* **EXERCISE BRIEF**: The response should hold each line from the entries below where "language" is found.

DATA SUPPLIED START

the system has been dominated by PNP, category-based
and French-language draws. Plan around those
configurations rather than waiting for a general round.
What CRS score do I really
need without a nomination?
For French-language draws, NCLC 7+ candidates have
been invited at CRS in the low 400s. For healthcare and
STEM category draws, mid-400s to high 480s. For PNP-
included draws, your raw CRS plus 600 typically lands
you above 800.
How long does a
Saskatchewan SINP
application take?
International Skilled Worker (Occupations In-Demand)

DATA SUPPLIED END

* **OUTPUT**:
and French-language draws. Plan around those
For French-language draws, NCLC 7+ candidates have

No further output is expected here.